Building Out The LNG Infrastructure: A Diverse And Profitable Enterprise

CALGARY, Alberta, Feb. 27, 2014 (GLOBE NEWSWIRE) -- If you build it, they will explore. Then drill. Then transport by pipeline. But first, you have to build it.

The 'it' is the infrastructure necessary to support the anticipated $55 billion spend in Northern BC to facilitate Liquid Natural Gas extraction and transport over the next 7 years.

Before and after the LNG flows however, those same global companies will likely spend another $55 billion on infrastructure, including site construction, pipelines, drilling equipment and platforms. Between the Oil Sands and LNG, this area could see substantial investment and spending for at least the next quarter century. Ignoring exposure to the infrastructure space would likely produce a large and significant dry hole in your portfolio.

In a January 30 th research note, Dundee Capital Markets states: "We estimate the capex spend over the next 20 years when accounting for incremental drilling, gas processing and gathering pipelines could hit the $88bn-$219bn range (lower end of range assumes one large project goes ahead, while the higher end assumes three projects get sanctioned); this figure does not include capex related to the construction of exporting LNG terminals and sales pipelines which could add another $16bn to $43bn."
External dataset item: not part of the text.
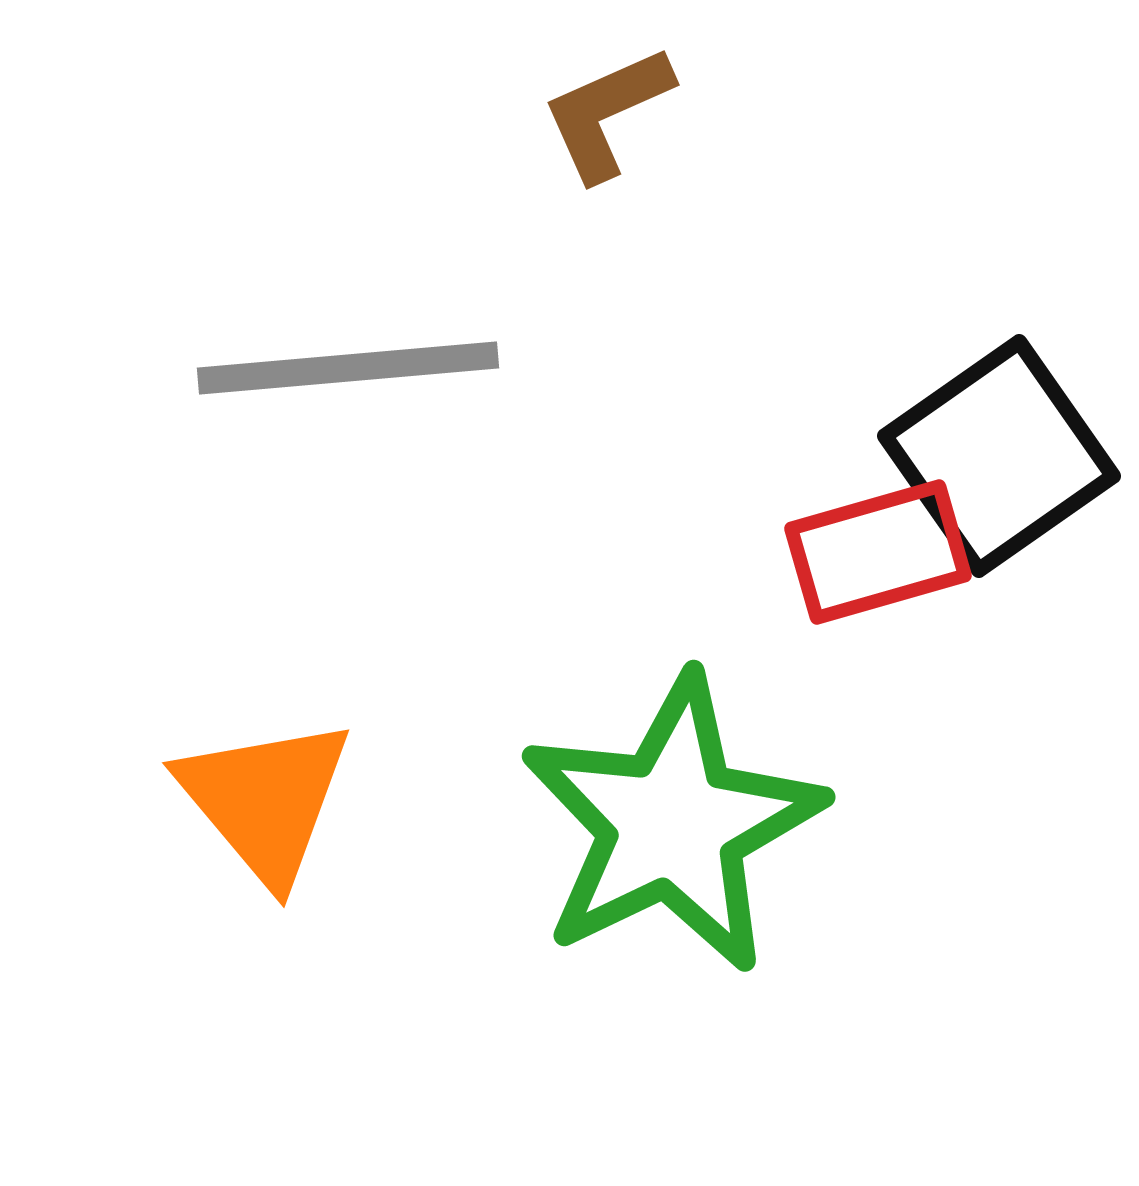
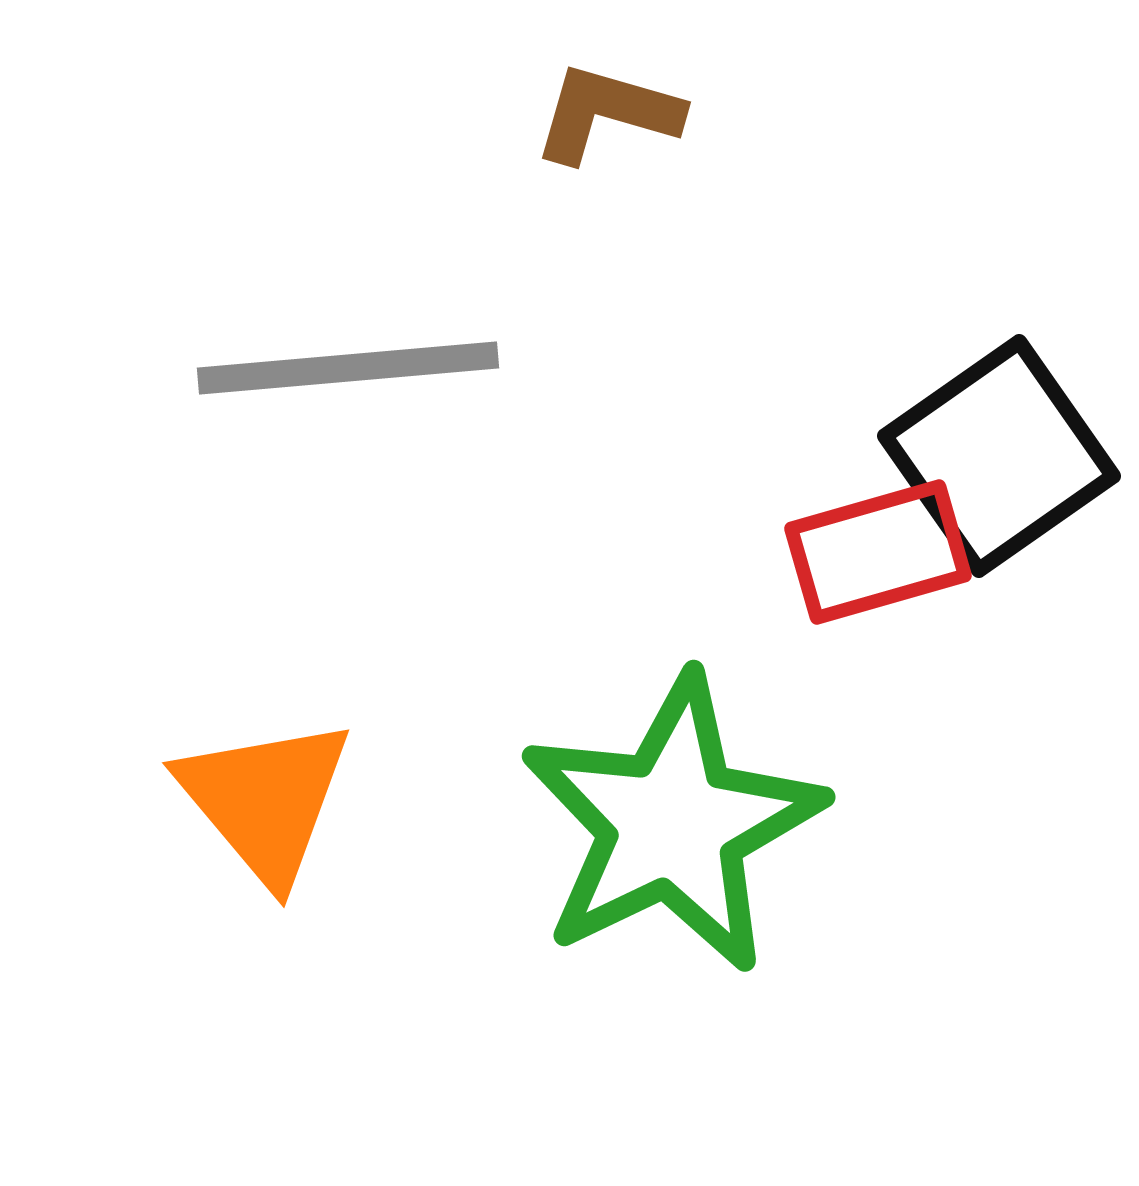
brown L-shape: rotated 40 degrees clockwise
"The issue for exploration and production companies is identifying a top quality infrastructure supplier to coordinate all services with one phone call," stated Desmond O'Kell, SVP and Director of conglomerate Enterprise Group (TSX:E), a diversified construction, utilities and oilfield services company. O'Kell continues: "Global companies such as Shell and Encana demand the kind of established and experienced operation that not only knows the space, but can deliver a cost-effective end to end solution rather than bolting infrastructure assets together using disparate sources."

Even though the LNG build-out and particularly the more mature Alberta Oil Sands are well known mega projects, infrastructure growth so far has just scratched the surface. There are, for example, $22.5 billion worth of Alberta pipeline construction primarily Oil Sands related, of which 75% will likely get built over the next several years.